Dubbed Dojo, the supercomputer was announced by Andrej Karpathy, the company’s head of AI, at the 2021 Conference on Computer Vision and Pattern Recognition, years after Tesla CEO Elon Musk first teased its existence.
Dojo features 10 petabytes of “hot tier” NVME storage and moves data at 1.6 terabytes per second, Karpathy told attendees.
It boasts 1.8 exaFLOPS of processing performance, which Karpathy said would make it the fifth most powerful supercomputer in the world; he later admitted to TechCrunch that the system hasn’t been benchmarked yet.
The specs detailed in the presentation show:
720 compute nodes with 8x Nvidia A100 80GB each (5,760 GPUs total)
1.8 exaFLOPS of [theoretical] performance (720 nodes x 312 TFLOPS-FP16-A100 x 8 GPU/nodes)
10 PB of “hot tier” NVME storage @ 1.6 TBps
640 Tbps of total switching capacity
Enter the Dojo
The Dojo is still in development, with Karpathy showing off a prototype version.

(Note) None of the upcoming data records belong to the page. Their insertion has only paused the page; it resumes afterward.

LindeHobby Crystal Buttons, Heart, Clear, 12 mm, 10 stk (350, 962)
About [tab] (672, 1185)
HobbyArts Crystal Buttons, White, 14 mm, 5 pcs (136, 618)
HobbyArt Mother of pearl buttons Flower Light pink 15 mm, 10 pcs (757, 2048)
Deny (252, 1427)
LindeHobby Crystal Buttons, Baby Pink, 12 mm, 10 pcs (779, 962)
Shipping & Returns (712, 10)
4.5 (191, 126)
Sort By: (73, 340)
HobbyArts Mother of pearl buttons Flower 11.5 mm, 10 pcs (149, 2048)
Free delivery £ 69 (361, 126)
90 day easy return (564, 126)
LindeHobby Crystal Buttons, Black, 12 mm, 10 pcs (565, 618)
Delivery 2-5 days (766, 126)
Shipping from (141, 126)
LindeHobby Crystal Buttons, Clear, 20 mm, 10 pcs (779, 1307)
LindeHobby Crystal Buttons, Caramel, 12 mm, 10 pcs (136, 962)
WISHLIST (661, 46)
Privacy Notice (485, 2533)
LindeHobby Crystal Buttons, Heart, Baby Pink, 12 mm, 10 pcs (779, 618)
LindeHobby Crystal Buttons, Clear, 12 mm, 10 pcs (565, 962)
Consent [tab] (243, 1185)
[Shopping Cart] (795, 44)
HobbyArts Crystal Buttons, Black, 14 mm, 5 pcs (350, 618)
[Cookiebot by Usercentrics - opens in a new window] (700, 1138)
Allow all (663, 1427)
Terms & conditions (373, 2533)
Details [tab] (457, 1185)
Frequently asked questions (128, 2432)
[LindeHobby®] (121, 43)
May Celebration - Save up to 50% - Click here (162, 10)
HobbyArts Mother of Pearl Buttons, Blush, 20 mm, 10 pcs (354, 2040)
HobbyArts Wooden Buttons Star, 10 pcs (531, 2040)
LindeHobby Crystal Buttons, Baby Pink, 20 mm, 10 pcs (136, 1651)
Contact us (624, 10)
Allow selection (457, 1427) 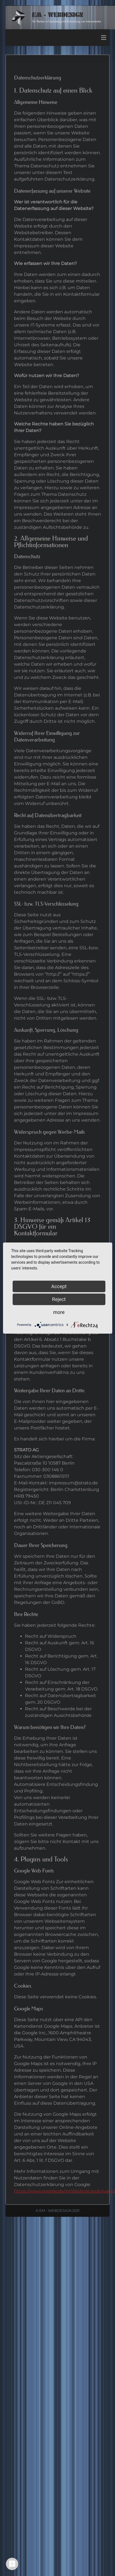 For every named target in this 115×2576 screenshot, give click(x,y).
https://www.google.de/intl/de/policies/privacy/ (64, 2191)
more (59, 1312)
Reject (59, 1299)
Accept (58, 1286) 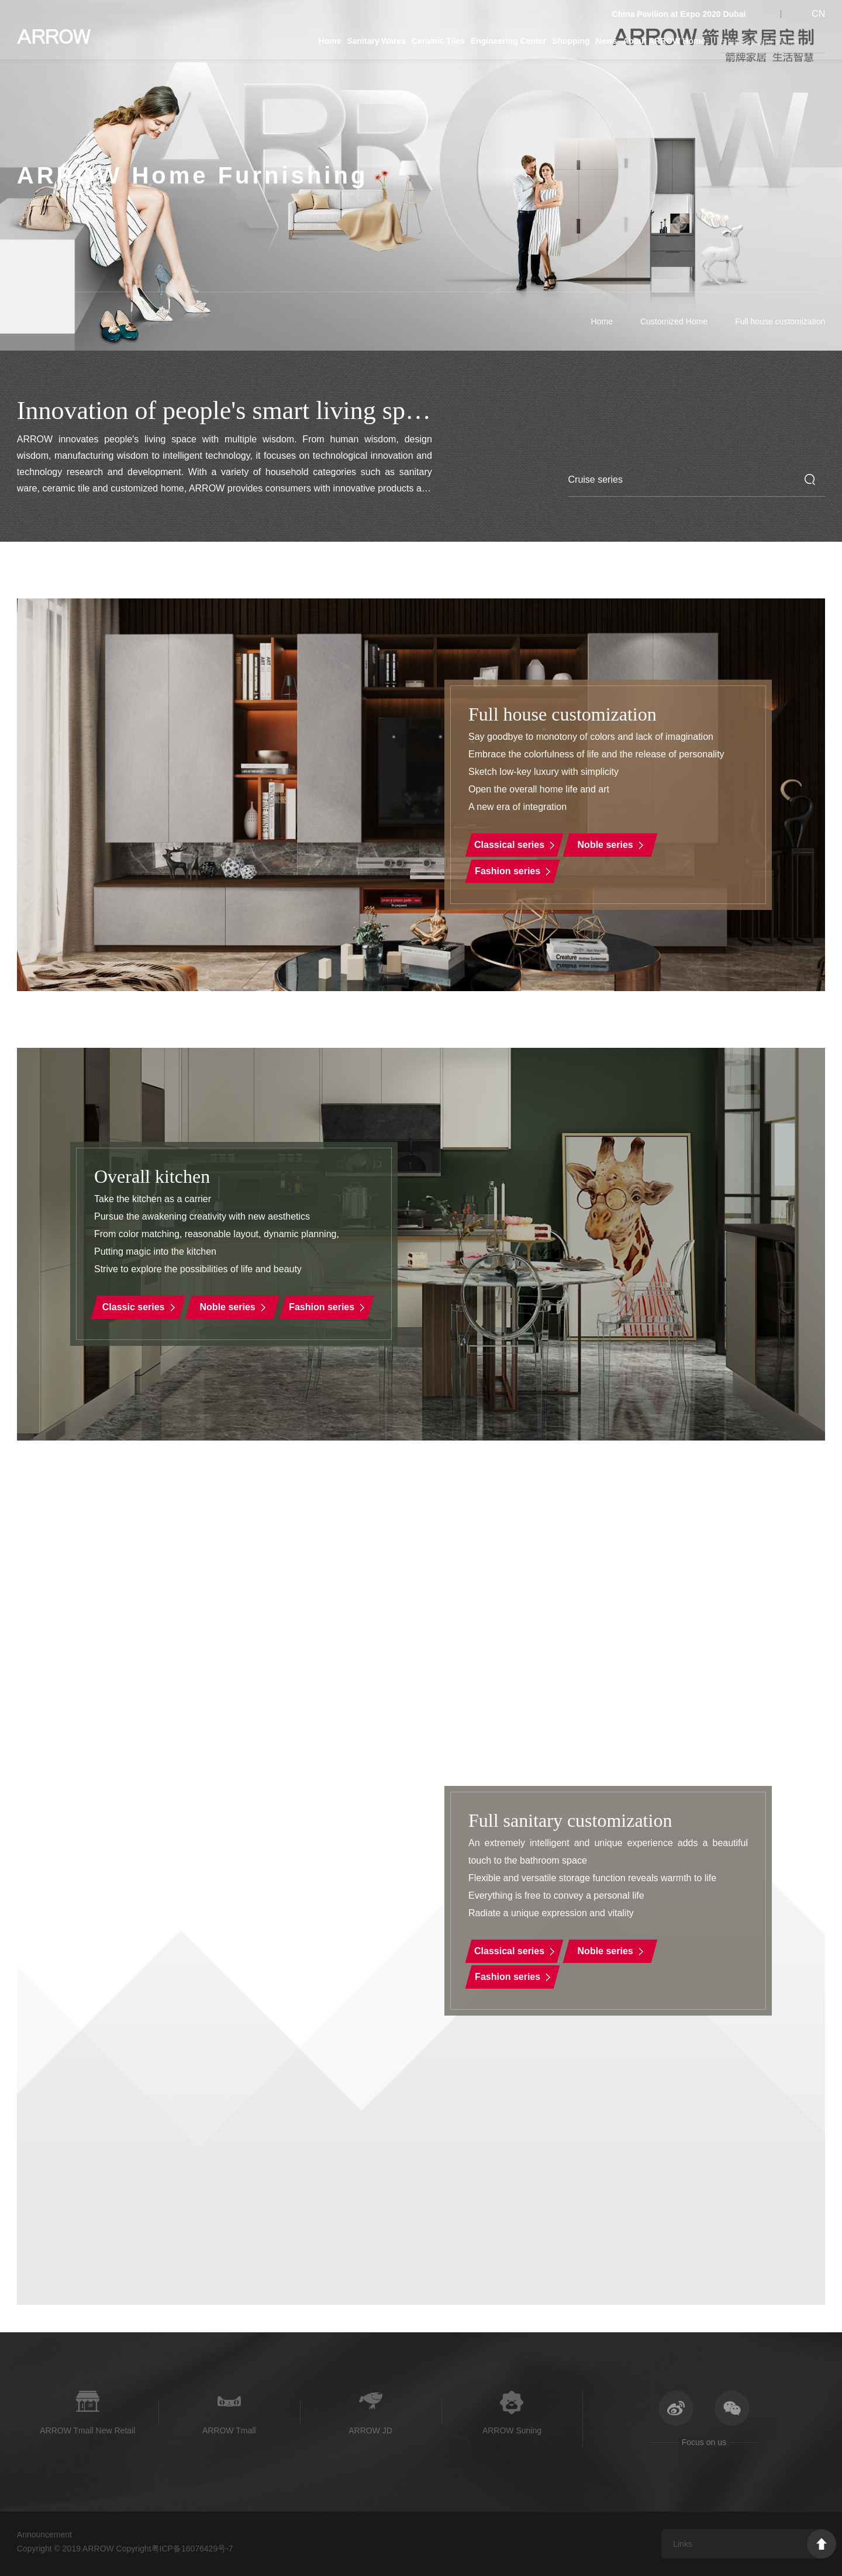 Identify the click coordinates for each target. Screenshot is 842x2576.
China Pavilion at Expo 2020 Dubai (679, 14)
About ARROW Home (664, 41)
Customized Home (674, 321)
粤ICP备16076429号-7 (192, 2548)
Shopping (571, 41)
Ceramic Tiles (438, 41)
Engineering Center (508, 41)
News (606, 41)
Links (682, 2544)
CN (818, 14)
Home (330, 41)
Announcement (44, 2534)
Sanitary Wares (376, 41) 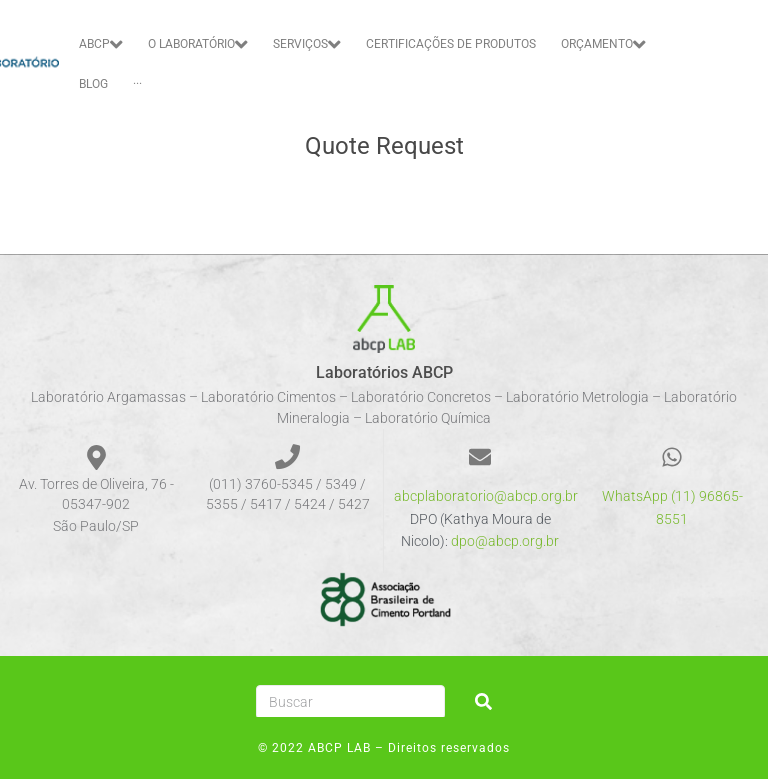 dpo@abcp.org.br (505, 541)
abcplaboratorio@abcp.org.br (486, 496)
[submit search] (483, 701) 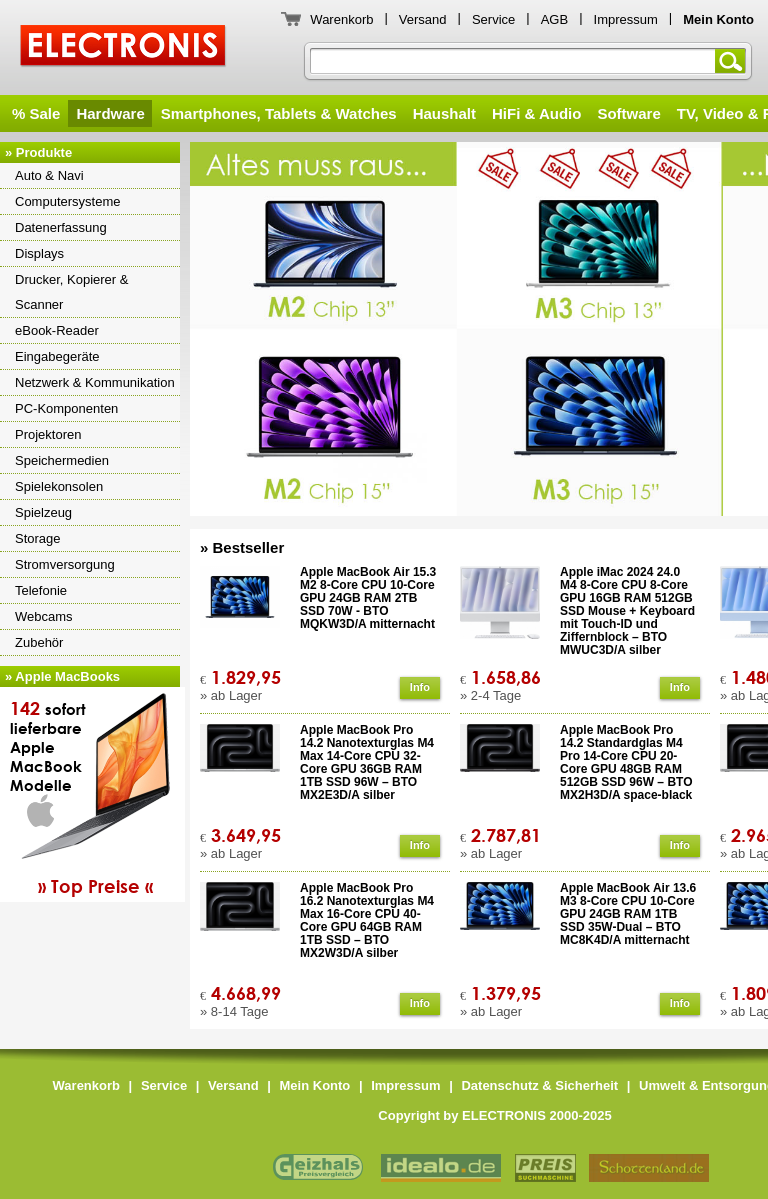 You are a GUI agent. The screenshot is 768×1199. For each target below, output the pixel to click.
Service (493, 19)
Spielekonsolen (59, 486)
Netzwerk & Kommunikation (95, 382)
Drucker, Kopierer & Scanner (71, 292)
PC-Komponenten (66, 408)
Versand (423, 19)
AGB (554, 19)
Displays (39, 253)
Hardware (110, 113)
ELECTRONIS (123, 48)
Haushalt (444, 113)
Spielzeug (43, 512)
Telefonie (41, 590)
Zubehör (39, 642)
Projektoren (48, 434)
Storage (38, 538)
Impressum (626, 19)
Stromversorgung (65, 564)
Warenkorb (341, 19)
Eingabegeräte (57, 356)
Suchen (734, 61)
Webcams (44, 616)
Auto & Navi (49, 175)
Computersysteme (67, 201)
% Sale (36, 113)
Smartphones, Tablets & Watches (279, 113)
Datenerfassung (61, 227)
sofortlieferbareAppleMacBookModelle (95, 797)
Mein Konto (315, 1085)
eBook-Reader (57, 330)
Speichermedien (62, 460)
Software (628, 113)
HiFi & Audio (536, 113)
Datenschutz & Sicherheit (539, 1085)
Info (420, 687) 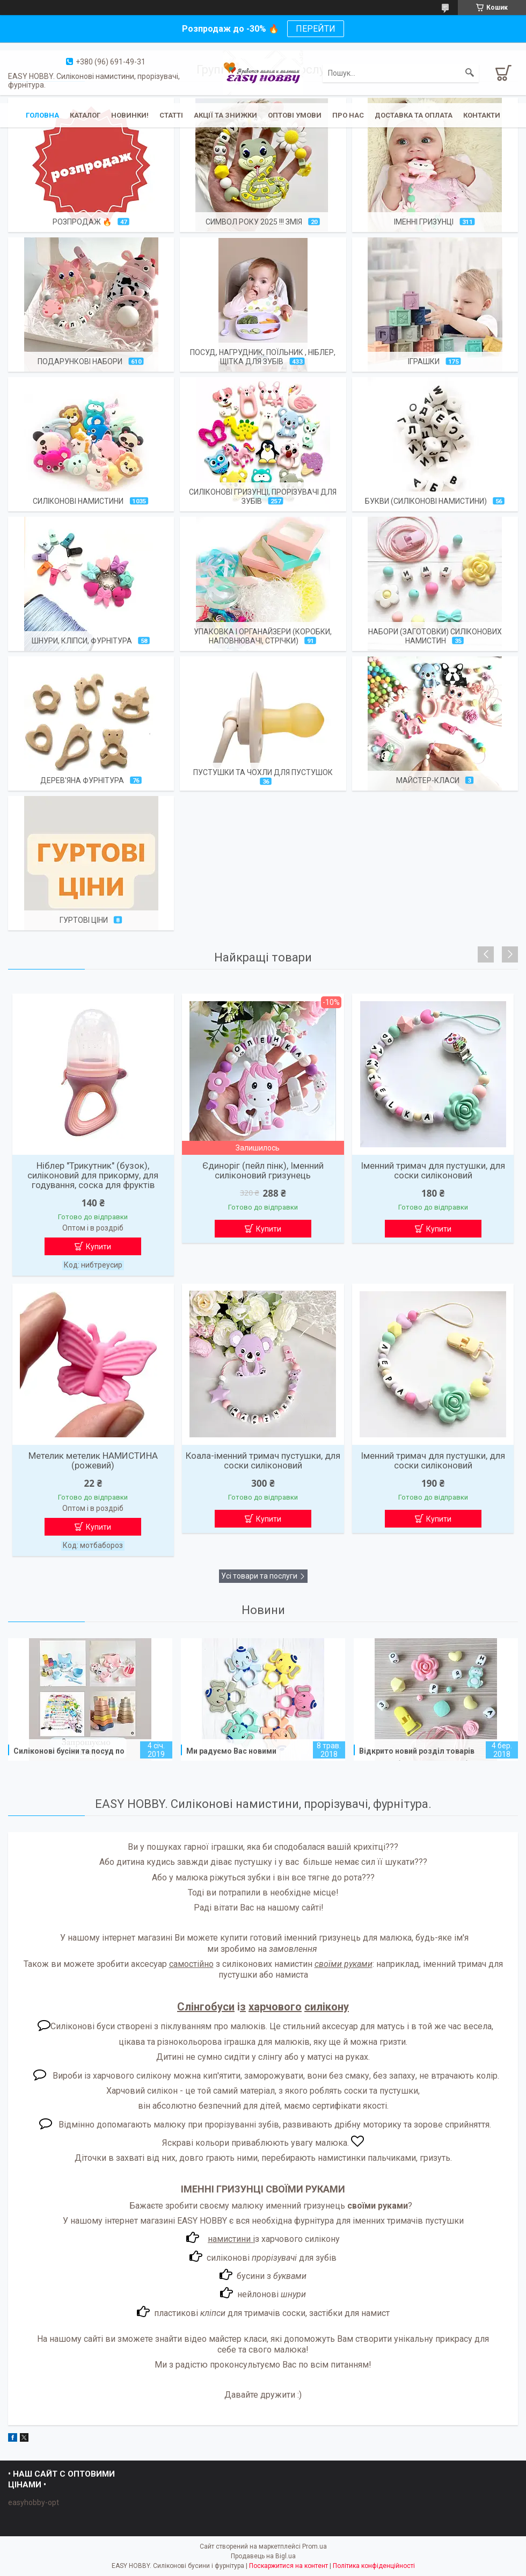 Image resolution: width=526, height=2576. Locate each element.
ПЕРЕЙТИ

The supercomputer was first mentioned by Musk at Tesla’s Autonomy Day in 2019, with the billionaire suggesting last September that Tesla would eventually make its supercomputers available to other companies to train their neural nets.
Musk has been a vocal advocate for using a vision-only approach in autonomous vehicles, believing that cameras are faster than lidar or radar. Newly built North American Model Y and Model 3 vehicles that arrived last month featured no radar – instead, using cameras and machine learning as part of their autopilot and advanced driver assistance systems.
Tesla’s self-driving system is capable of collating video from eight cameras that surround the vehicle at 36 frames per second, providing information on the car’s surroundings.
It was designed to handle traffic warnings, pedal misapplications, and pedestrian detection, and has worked well in what Karpathy described as sparsely populated areas — welcome news to some, after growing distrust of autonomous vehicles following several well-publicized crashes involving Tesla cars. The company has pushed back against those fears, firmly arguing that drivers were to blame for any accidents.
“We have a neural net architecture network and we have a data set, a 1.5 petabyte data set that requires a huge amount of computing. I wanted to give a plug to this insane supercomputer that we are building and using now,” Karpathy said.
“For us, computer vision is the bread and butter of what we do and what enables Autopilot. And for that to work well, we need to master the data from the fleet, and train massive neural nets and experiment a lot. We invested a lot into the compute. In this case, we have a cluster that we built with 720 nodes of 8x A100 of the 80GB version. This is a massive supercomputer.”
Karpathy urged CVPR'21 attendees interested in working on its supercomputing team to get in touch, echoing a call to arms that Musk issued last August.